SUMMARY OF THE INVENTION
In a preferred embodiment of the system of the present invention,
the system preferably comprises a firearm that includes a biometric
authorization system, a plurality of training computers, and a
server. The server and the training computer interact to train the
biometric authorization system in the firearm to accurately and
reliably discriminate between the authorized user and unauthorized
users. The server utilizes a training algorithm that takes into
account biometric information of not only the authorized user of
firearm, but also those of a large number of unauthorized users.
Such biometric information is utilized to compute one or more
discriminants and thresholds for such discriminant(s), which are
then transmitted to the biometric authorization system in the
firearm. If the user is allowed to operate the firearm a
predetermined percentage of the time, the discriminant thresholds
are fixed. If not, the server adjusts the thresholds, and the
process is repeated. In another aspect of the present invention,
the system may be utilized to uniquely register the firearm with
the authorized user.

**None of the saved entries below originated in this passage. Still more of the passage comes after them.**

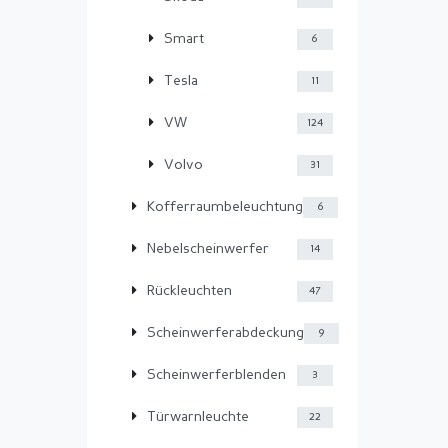
Smart
6
Tesla
11
VW
124
Volvo
31
Kofferraumbeleuchtung
6
Nebelscheinwerfer
14
Rückleuchten
47
Scheinwerferabdeckung
9
Scheinwerferblenden
3
Türwarnleuchte
22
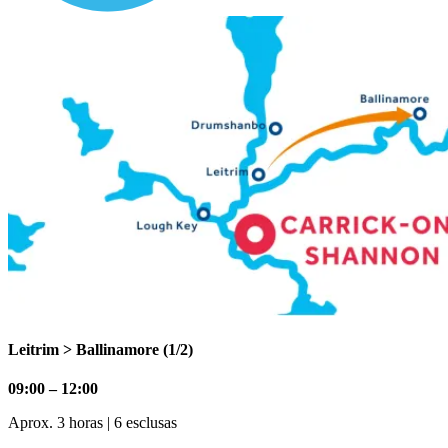
Leitrim > Ballinamore (1/2)
09:00 – 12:00
Aprox. 3 horas | 6 esclusas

Similar training algorithms are also disclosed
for training biometric authorization systems in devices other than
firearms.
BRIEF DESCRIPTION OF THE DRAWINGS
FIG. 1 is a schematic diagram illustrating a firearm having a
biometric authorization system and a training computer according to
one embodiment of the present invention;
FIG. 2 is a schematic diagram illustrating an overview of the
system where a plurality of training computers may access a server
over a communications network;
FIG. 3 is a schematic diagram illustrating a server configured in
accordance with a preferred embodiment of the present
invention;
FIG. 4 is a flowchart that illustrates a method of training a
biometric authorization system in a firearm to accurately
discriminate between an authorized user and unauthorized users;
and
FIGS. 5 and 6 are diagrams showing illustrative discriminant
thresholds that may be computed according to the present invention;
and
FIG. 7 is a flowchart that illustrates a method of uniquely
registering a firearm with an authorized user.
DESCRIPTION OF THE PREFERRED EMBODIMENTS
With reference to FIG. 1, the system of the present invention
preferably comprises a firearm 100 containing a biometric
authorization system 105 and at least one training computer 125
that may be connected to the firearm 100 to allow for data
transmission between the firearm and the training computer.
The biometric authorization system 105 in the firearm, when
appropriately programmed according to the method of the present
invention, discriminates between authorized users and unauthorized
users so as prevent unauthorized users from utilizing the firearm.
The biometric authorization system 105 preferably comprises a
biometric sensor 107, processor 109, memory 111, controller block
113, power source 115, and communications interface block 117. The
firearm also comprises standard components that are generally found
in a firearm. Because these standard components are well known and
form no part of the present invention, a description of such
components is not provided here.
The biometric sensor 107 may be any biometric sensor capable of
providing sufficient biometric information about would-be users of
the firearm. In the preferred embodiment, however, an ImEdge.TM.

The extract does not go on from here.